Norman Mailer’s famous Brooklyn Heights apartment made headlines when his children sold it for $2.5 million back in 2011, and now the Brooklyn Heights townhouse down the street where he apparently also had a “private writing aerie” is poised to break neighborhood records, having hit the market for $16 million.
The building sits at 192 Columbia Heights, right up the block from Mailer’s former home at 142, and the Times notes that his former writing room (dubbed a “writer’s nest” by Brooklyn Heights Blog) in the home is now a gym:
According to information provided to the sellers, Mr. Mailer’s private writing aerie was at the back of the fifth floor: its four windows face west with panoramic vistas of New York Harbor. The oversize room is now used as a home gym with machines that, if the buyer so desires, will stay behind along with more vintage accents like chandeliers and a mahogany-and-marble “entry piece” at the base of the walnut-and-cherry staircase.
Of the building’s insane price tag, a broker explained, “It is a magnificent 25-foot-wide townhouse in magnificent condition. There are probably only five or so like it, and even fewer that are in move-in shape.”

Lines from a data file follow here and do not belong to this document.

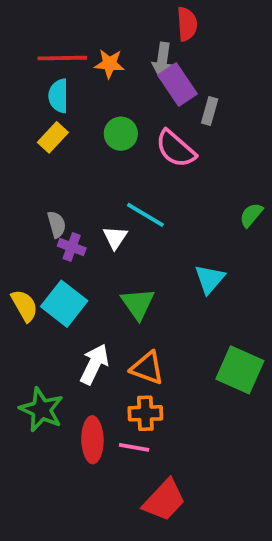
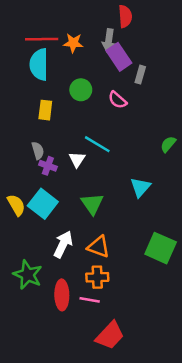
cyan semicircle: (58, 96) -> (39, 64), size x1.4
yellow rectangle: (53, 137) -> (45, 110), moved, turned -36
pink semicircle: (176, 149) -> (118, 100), size x0.7

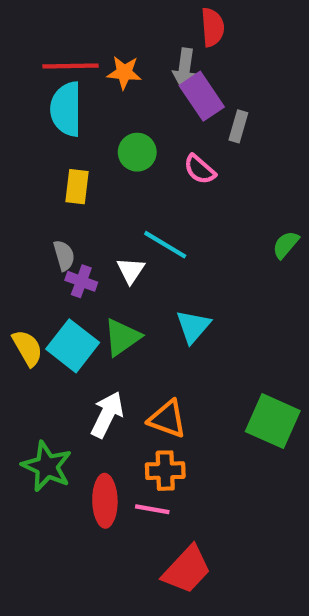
cyan triangle: (140, 187) -> (193, 326), moved
green triangle: (92, 204) -> (122, 337), moved, turned 30

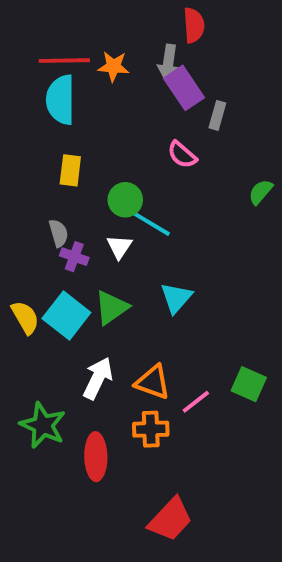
green circle: (137, 152) -> (125, 200), moved
green semicircle: (286, 245) -> (261, 192), moved
green square: (273, 421) -> (249, 384), size x0.7
pink line: (152, 509) -> (196, 402), moved, turned -48

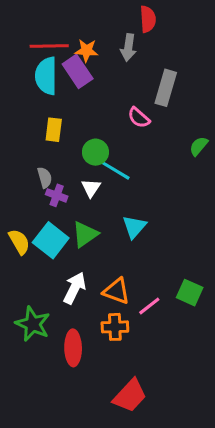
purple rectangle: (184, 88) -> (78, 71), moved
gray rectangle: (217, 115) -> (166, 88), size x1.6

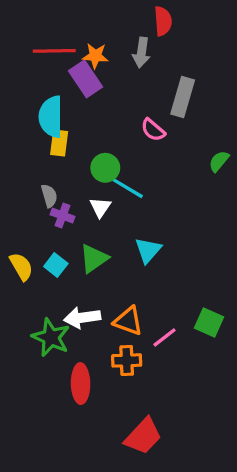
cyan semicircle: (46, 76) -> (51, 117), moved
cyan square: (51, 240) -> (56, 265), size x0.6
white arrow: (75, 288) -> (82, 318), turned -124
green star: (33, 324) -> (51, 337), moved

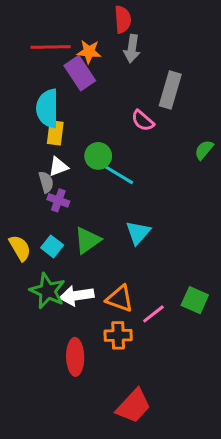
red semicircle: (163, 21) -> (123, 19), moved
white triangle: (100, 207) -> (58, 167), moved, turned 35
green star: (51, 337) -> (48, 291), moved

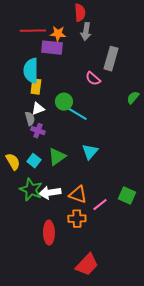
purple rectangle: (80, 73) -> (52, 48), turned -50

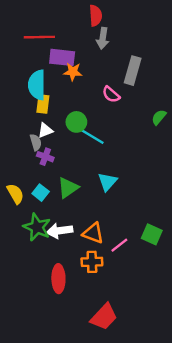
orange star: (58, 34) -> (73, 72), moved

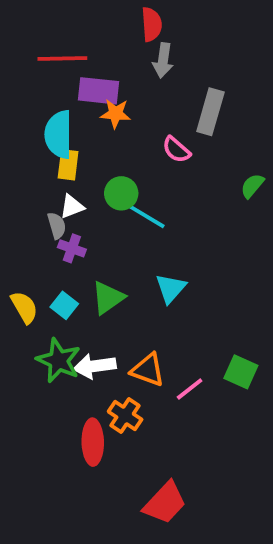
orange cross: (92, 262) -> (125, 416), moved, turned 36

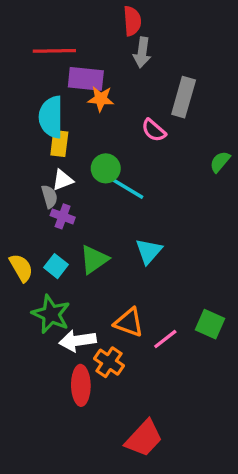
white arrow: (95, 366) -> (78, 341), moved

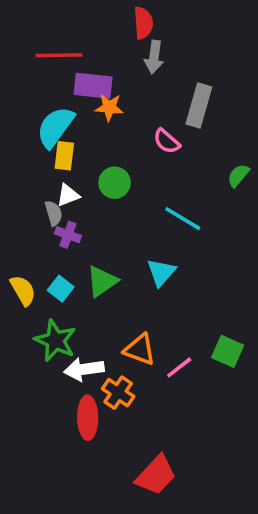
cyan semicircle: (51, 117) -> (55, 127), turned 36
cyan line: (127, 188) -> (183, 219), moved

The high asking price probably has more to do with its views and 1,300 square foot outdoor space than its association with Mailer (Curbed writes that the place includes “three working fireplaces with period mantels, floor-to-ceiling bay windows, a walnut-and-cherry staircase, original oak parquet flooring, and walnut wainscoting,” too) but it’s also interesting to note that in 2012, a building in the area with a garden apartment once inhabited by Truman Capote went for $12.5 million, and just a couple of weeks ago, Arthur Miller’s children sold the family’s Brooklyn Heights apartment for $2.4 million. Well, on the small off-chance you can’t afford to snap up one of these buildings for the sake of literary history, you can at least still walk by and gawk at them. Really, it’s almost the same thing.